The Commando Memorial in Martin Place, Sydney

Second World War (1939–1945)[edit]

2/1 IC
2/2 IC
2/3 IC
2/4 IC
2/5 IC
2/6 IC
2/7 IC
2/8 IC
2/6 CavCdo Regt
2/7 CavCdo Regt
2/9 CavCdo Regt

During the Second World War, the Australian Army raised a number of units that were designated as carrying out commando-type operations. The first of these units were the independent companies, which were raised over a period of twelve months between 1941 and 1942. These units would go on to carry out various roles during the campaigns in New Guinea and Borneo and their members would serve with considerable distinction. Later, following a reorganisation, they would be designated as fully-fledged "Commando" squadrons. Other units were raised, such as the special units, whose tasks would be somewhat more clandestine. The Royal Australian Navy (RAN) also raised commando units during the war, employing them mainly in the role of beach parties and underwater clearance teams.[1]

Independent companies[edit]

At the beginning of the Second World War, the Australian Army did not possess any "special forces" units. Late in 1940, the British government sent a military mission to Australia, headed by Lieutenant-Colonel J.C Mawhood, to investigate the possibility of establishing a number of such units within the Australian Army.[2] The British proposed the establishment of independent companies that would receive special training in order to take part in combined operations and various other tasks, including "...raids, demolitions, sabotage, subversion and organising civil resistance".[2] This was a very broad notion of the role that the independent companies would play, and there was considerable confusion over how these units would be used; for a while, this uncertainty threatened the very existence of the independent company concept.[3]

Acting on British advice, the Australian Army began raising and training the 2/1st Independent Company in March 1941. Formed from volunteers from all branches of the Australian military, they were initially modelled upon the British Army Commandos and began training at the 7th Infantry Training Centre, Guerrilla Warfare School, at Wilson's Promontory, Victoria. Of those who trained the first Australian commandos were renowned British commandos Mike Calvert and F. Spencer Chapman.[3] By halfway through 1941, a total of three companies had been raised and trained and a fourth one had commenced training.[3] At this stage it was decided to discontinue training due to troubles with the concept and a lack of consensus regarding the independent companies' future involvement in operations; however, in December 1941, with Japan's entry into the war, problems with the concept and the training course were ironed out, and more independent companies were raised, until there were eight in total.[4] In addition, the New Guinea Air Warning Wireless Company provided surveillance teams behind Japanese lines throughout Papua, New Guinea and the surrounding area.[5]

These first units were:

Initially the independent companies were raised to serve alongside the Second Australian Imperial Force (Second AIF) in the Middle East; however, as the threat from Japan developed it was decided to use them in the Pacific theatre, in the islands to the north of Australia where it was necessary to establish outposts to warn of the approach of Japanese forces. Their mission would then be to remain behind and harass the invading Japanese forces.[6]
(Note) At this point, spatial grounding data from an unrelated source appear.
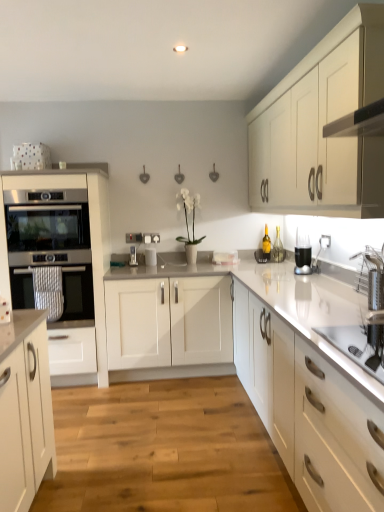 Question: Is metallic silver toaster at center, the 2th appliance positioned from the right, a part of satin white oven at left, placed as the first cabinetry when sorted from left to right?

Choices:
 (A) yes
 (B) no

Answer: (B)

Question: Does satin white oven at left, the second cabinetry positioned from the right, come in front of metallic silver toaster at center, the 2th appliance positioned from the right?

Choices:
 (A) no
 (B) yes

Answer: (B)

Question: Can you confirm if satin white oven at left, the second cabinetry positioned from the right, is bigger than metallic silver toaster at center, placed as the 1th appliance when sorted from left to right?

Choices:
 (A) yes
 (B) no

Answer: (A)

Question: Does satin white oven at left, the second cabinetry positioned from the right, have a greater width compared to metallic silver toaster at center, placed as the 1th appliance when sorted from left to right?

Choices:
 (A) yes
 (B) no

Answer: (A)

Question: Is satin white oven at left, the second cabinetry positioned from the right, not close to metallic silver toaster at center, the 2th appliance positioned from the right?

Choices:
 (A) no
 (B) yes

Answer: (A)

Question: Does satin white oven at left, placed as the first cabinetry when sorted from left to right, turn towards metallic silver toaster at center, placed as the 1th appliance when sorted from left to right?

Choices:
 (A) yes
 (B) no

Answer: (B)

Question: Does satin black oven at left, the 2th oven from the bottom, have a lesser width compared to stainless steel oven at left, the 2th oven positioned from the top?

Choices:
 (A) no
 (B) yes

Answer: (A)

Question: Is satin black oven at left, the 2th oven from the bottom, taller than stainless steel oven at left, the first oven positioned from the bottom?

Choices:
 (A) yes
 (B) no

Answer: (B)

Question: From a real-world perspective, is satin black oven at left, the 2th oven from the bottom, below stainless steel oven at left, the first oven positioned from the bottom?

Choices:
 (A) yes
 (B) no

Answer: (B)

Question: Does satin black oven at left, marked as the 1th oven in a top-to-bottom arrangement, turn towards stainless steel oven at left, the 2th oven positioned from the top?

Choices:
 (A) yes
 (B) no

Answer: (B)

Question: Does satin black oven at left, the 2th oven from the bottom, have a larger size compared to stainless steel oven at left, the 2th oven positioned from the top?

Choices:
 (A) no
 (B) yes

Answer: (A)

Question: Is satin black oven at left, the 2th oven from the bottom, not inside stainless steel oven at left, the first oven positioned from the bottom?

Choices:
 (A) yes
 (B) no

Answer: (A)

Question: Can you confirm if white matte cabinet at upper right, the 2th cabinetry positioned from the left, is positioned to the right of satin white oven at left, the second cabinetry positioned from the right?

Choices:
 (A) yes
 (B) no

Answer: (A) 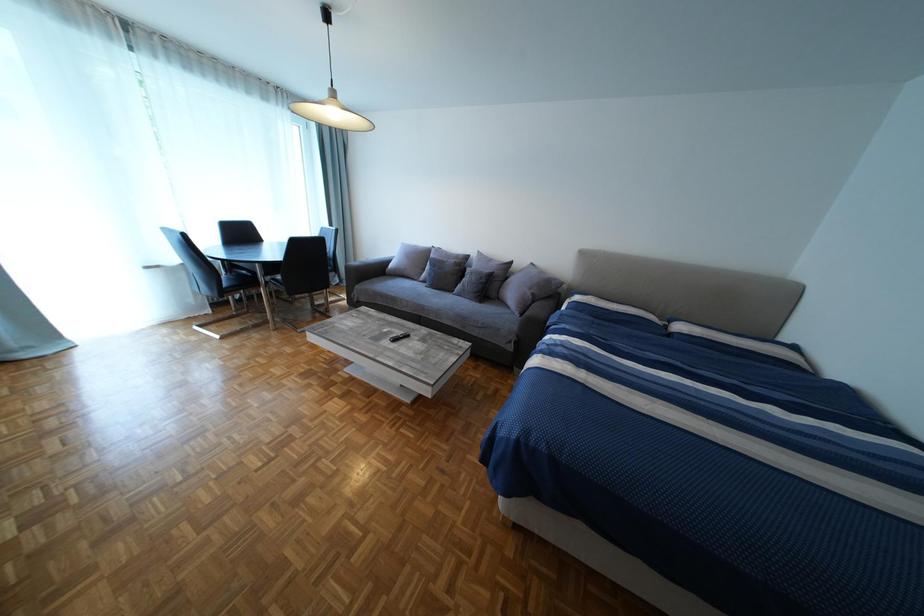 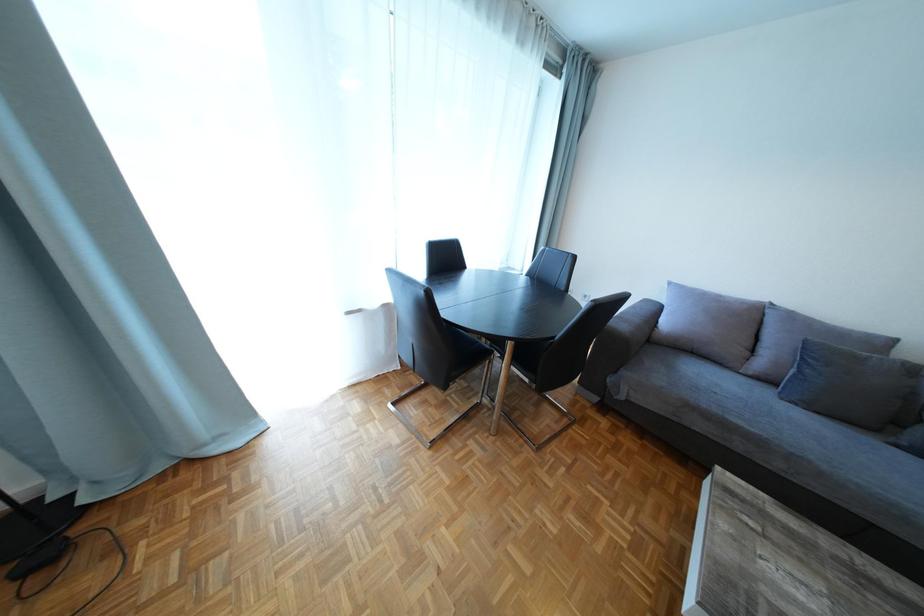 The images are taken continuously from a first-person perspective. In which direction are you moving?

The movement direction of the cameraman is left, forward. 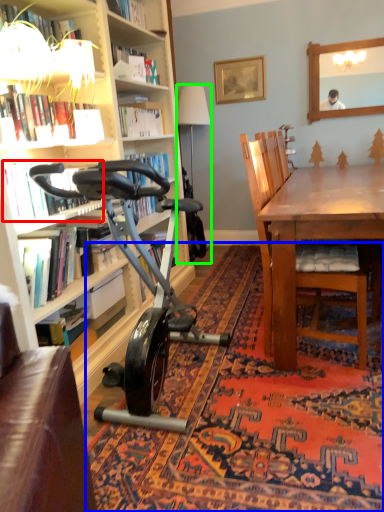 Question: Considering the real-world distances, which object is farthest from book (highlighted by a red box)? mat (highlighted by a blue box) or lamp (highlighted by a green box)?

Choices:
 (A) mat
 (B) lamp

Answer: (B) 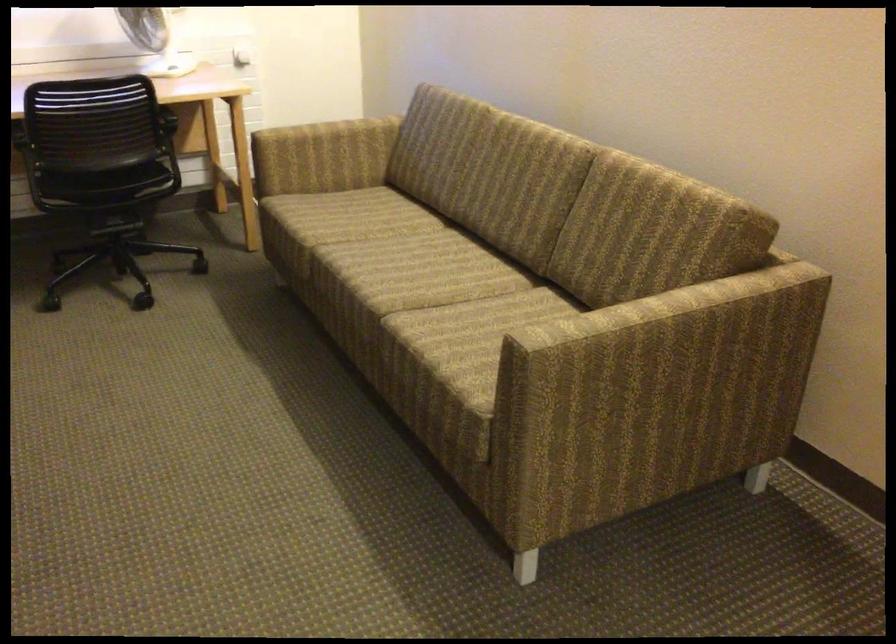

The first Australian commando unit to see action was the 1st Independent Company. Many of its members were killed or captured[6] in defending the island of New Ireland (part of the Australian territory of New Guinea), from Japanese marines in early 1942. Other detachments of the company served on Bougainville, Manus Island, and Tulagi. A composite platoon was later sent to Wau in March 1942, eventually becoming part of Kanga Force.[7]

The 2nd Independent Company performed with considerable success during the Timor campaign of 1942–43, conducting a guerrilla style campaign and occupying the attention of an entire Imperial Japanese Army division for almost twelve months.[8] On return the 2nd Independent Company was redesignated as the 2/2 Independent Company, and then later the 2/2nd Commando Squadron and was one of only two of the original independent companies to remain operationally independent, outside a regimental structure.[Note 1] By the end of the war the 2/2nd Commando Squadron could "...claim to have spent longer in contact with the enemy than any other unit of the Australian Army"[9] and indeed their success was later used as a model of SAS training.[6]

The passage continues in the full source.